An example of this is to add budget to a trending area of opportunity or remove budget from a campaign that is declining rapidly.
4. Minimising guesswork that leads to wasted advertising spend
Guessing can be very expensive. Predictive insights allow businesses to assign budgets to the best opportunities available, versus a “let’s try it and see” approach.
5. Establishing long-term strategic planning through continued learning, not luck
The longer predictive models continue to run, the more they become intelligent.
An agency utilises this compounding knowledge to:
- improve lead scoring
- develop stronger content calendars
- finetune customer personas
- identify seasonal patterns
- stabilise conversion rates
It is marketing, just with fewer surprises.
Real-World Examples of Predictive Marketing
Let’s explore some basic, real-world examples (the type of examples that occur daily).
Example 1: A Service Brand Identifies When Customers Are “Warming Up”
Over the course of six months, a digital marketing agency may track customer behaviour and identify that customers typically visit three specific pages before submitting an inquiry form.
This insight allows the business to:
- promote those pages earlier
- create content about those pages
- retarget users who stalled in their journey
Now, the business sees increased conversions even without changing the product.
Example 2: Predictive Timing Enhances Ad Efficiency
A business thought that its audience was most active during business hours.

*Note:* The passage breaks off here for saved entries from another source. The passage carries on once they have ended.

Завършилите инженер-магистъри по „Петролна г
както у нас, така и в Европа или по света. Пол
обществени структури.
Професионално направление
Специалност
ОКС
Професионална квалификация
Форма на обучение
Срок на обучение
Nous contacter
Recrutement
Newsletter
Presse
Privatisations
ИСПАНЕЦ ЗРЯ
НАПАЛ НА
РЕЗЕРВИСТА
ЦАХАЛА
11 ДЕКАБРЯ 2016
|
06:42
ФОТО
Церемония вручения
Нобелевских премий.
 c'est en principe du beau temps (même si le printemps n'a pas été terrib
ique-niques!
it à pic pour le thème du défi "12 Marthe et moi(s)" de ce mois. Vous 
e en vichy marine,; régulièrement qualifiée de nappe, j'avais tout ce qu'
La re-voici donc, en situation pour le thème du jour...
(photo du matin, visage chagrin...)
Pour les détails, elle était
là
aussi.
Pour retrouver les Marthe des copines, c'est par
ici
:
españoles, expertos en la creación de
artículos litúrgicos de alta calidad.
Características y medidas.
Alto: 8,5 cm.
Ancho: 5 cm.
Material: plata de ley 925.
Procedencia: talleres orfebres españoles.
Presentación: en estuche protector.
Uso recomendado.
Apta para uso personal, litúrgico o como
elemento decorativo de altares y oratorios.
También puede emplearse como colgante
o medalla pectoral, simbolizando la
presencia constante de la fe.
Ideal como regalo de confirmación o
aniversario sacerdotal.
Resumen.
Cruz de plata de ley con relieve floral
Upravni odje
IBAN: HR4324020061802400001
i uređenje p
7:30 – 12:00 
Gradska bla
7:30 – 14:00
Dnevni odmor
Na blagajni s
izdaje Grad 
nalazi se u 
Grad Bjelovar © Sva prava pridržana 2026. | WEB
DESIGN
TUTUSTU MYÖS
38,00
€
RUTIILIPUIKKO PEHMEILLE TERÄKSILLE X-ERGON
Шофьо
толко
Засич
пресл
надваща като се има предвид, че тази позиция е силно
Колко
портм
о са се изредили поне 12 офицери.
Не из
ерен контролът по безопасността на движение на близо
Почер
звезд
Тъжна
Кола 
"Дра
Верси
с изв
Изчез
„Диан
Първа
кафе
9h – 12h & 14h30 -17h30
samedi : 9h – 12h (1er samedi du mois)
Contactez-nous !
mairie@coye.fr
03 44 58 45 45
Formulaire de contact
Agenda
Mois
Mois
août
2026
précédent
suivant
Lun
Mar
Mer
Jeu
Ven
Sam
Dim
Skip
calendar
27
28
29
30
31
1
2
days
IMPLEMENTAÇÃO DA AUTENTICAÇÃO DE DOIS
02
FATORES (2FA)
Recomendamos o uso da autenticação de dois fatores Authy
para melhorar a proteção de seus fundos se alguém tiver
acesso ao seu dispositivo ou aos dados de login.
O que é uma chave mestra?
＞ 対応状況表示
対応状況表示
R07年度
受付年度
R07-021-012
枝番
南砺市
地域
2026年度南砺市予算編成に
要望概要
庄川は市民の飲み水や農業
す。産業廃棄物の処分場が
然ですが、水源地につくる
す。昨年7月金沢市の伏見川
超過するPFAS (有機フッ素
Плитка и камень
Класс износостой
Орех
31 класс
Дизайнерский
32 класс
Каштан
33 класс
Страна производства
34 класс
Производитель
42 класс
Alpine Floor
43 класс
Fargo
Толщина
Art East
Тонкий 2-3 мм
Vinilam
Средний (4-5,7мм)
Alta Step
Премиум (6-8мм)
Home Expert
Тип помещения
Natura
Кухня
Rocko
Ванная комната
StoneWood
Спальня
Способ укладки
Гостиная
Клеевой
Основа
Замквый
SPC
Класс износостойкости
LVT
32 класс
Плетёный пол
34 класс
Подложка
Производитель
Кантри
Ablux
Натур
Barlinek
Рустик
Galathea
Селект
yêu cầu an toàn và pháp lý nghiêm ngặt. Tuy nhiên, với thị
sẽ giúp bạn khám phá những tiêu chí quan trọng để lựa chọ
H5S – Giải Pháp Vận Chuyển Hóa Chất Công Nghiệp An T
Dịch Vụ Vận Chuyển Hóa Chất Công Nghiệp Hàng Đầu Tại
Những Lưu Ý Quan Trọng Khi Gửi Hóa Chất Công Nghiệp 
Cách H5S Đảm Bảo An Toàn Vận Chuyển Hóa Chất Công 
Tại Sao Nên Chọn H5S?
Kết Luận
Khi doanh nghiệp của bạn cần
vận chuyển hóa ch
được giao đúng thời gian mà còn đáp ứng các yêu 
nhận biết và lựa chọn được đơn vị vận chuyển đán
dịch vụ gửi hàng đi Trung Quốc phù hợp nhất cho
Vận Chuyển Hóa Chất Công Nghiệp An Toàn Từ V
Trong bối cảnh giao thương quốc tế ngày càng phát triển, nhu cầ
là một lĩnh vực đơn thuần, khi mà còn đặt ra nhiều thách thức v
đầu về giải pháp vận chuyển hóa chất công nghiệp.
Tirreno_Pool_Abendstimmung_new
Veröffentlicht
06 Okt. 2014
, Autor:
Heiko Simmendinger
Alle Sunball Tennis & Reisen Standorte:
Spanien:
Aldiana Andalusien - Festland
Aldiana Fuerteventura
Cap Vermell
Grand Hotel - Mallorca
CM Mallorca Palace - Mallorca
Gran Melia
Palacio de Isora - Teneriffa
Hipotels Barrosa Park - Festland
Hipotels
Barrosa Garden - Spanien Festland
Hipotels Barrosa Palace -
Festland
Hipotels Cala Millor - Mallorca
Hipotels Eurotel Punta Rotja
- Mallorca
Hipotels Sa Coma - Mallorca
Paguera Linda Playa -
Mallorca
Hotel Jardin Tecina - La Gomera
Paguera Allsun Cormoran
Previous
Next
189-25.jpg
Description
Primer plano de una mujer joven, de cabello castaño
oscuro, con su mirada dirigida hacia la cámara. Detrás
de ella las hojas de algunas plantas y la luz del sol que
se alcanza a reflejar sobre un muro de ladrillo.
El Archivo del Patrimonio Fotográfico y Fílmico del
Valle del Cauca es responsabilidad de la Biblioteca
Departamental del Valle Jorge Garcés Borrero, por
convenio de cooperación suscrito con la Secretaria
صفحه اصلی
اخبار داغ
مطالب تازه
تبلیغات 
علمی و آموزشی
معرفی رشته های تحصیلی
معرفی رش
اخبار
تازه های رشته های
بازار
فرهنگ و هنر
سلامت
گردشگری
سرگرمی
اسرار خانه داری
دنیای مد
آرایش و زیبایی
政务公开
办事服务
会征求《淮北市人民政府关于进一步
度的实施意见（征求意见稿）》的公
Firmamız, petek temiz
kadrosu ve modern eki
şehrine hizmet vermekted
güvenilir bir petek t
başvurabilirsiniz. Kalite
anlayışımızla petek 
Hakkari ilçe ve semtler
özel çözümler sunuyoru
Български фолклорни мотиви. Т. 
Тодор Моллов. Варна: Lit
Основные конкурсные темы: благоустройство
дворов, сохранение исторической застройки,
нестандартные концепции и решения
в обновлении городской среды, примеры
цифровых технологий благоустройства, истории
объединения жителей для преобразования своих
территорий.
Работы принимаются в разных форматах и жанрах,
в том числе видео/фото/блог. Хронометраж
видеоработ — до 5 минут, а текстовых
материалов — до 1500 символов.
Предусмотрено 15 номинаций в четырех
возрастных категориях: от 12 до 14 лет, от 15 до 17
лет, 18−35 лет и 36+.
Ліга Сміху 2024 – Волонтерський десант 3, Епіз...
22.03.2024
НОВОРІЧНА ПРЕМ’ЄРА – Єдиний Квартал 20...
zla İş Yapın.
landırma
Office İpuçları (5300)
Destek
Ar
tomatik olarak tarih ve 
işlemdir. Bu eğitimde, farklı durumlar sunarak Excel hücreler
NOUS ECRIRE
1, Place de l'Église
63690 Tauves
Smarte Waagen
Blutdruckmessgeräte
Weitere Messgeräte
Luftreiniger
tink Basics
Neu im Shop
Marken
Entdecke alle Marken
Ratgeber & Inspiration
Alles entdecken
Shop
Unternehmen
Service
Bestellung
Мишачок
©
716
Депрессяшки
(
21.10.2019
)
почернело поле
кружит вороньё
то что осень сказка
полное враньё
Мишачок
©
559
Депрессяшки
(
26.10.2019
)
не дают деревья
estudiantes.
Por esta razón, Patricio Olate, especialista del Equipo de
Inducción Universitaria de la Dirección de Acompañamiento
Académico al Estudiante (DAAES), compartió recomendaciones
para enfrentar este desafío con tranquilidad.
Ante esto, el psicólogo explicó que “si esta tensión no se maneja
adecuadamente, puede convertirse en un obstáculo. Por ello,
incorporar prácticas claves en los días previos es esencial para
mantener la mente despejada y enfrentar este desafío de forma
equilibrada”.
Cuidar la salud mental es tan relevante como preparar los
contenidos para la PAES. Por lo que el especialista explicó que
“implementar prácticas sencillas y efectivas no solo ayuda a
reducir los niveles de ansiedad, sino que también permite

However, predictive analysis reveals that the real engagement spike occurs later in the evening and early in the morning.
By allocating the budget to those windows, the cost per conversion decreases. In many cases, significantly.
Example 3: A Brand Recovers Customers Before Losing Them
Predictive dropout indicators identify a segment of subscribers going silent. A re-engagement sequence is created and sent just before the customer becomes unreachable.
Rather than losing the customer quietly, the business wins back a percentage of customers that were almost lost.
Why Predictive Marketing Allows Businesses to Compete More Fairly
Small to mid-sized businesses often feel like they cannot compete with larger corporations, particularly in digital. However, predictive marketing allows smaller businesses to level the playing field in several ways.
Smaller businesses actually have some advantages:
- they move faster
- they can adjust faster
- they have fewer layers of red tape
- their audiences are easier to understand
- they benefit more from small increases
A digital marketing agency assists in making decisions with the same level of intelligence that corporations use, minus the bloat.
Final Thoughts
Predictive marketing does not eliminate the need for strategy, creativity, and human decision-making. Rather, it provides businesses with a clearer foundation and reduced anxiety related to guessing.
Using predictive marketing is similar to turning on headlights while driving at night. While you can technically drive without headlights, … why would you?
With the correct digital marketing partner assisting in the process, businesses can identify opportunities earlier, avoid expensive mistakes, and execute campaigns that feel more intelligent and responsive.
If your business would like to utilise predictive marketing to guide campaigns, improve targeting, and increase confidence in decisions, a specialised digital marketing team can assist you in translating data into actionable results, and not just leaving it in a spreadsheet.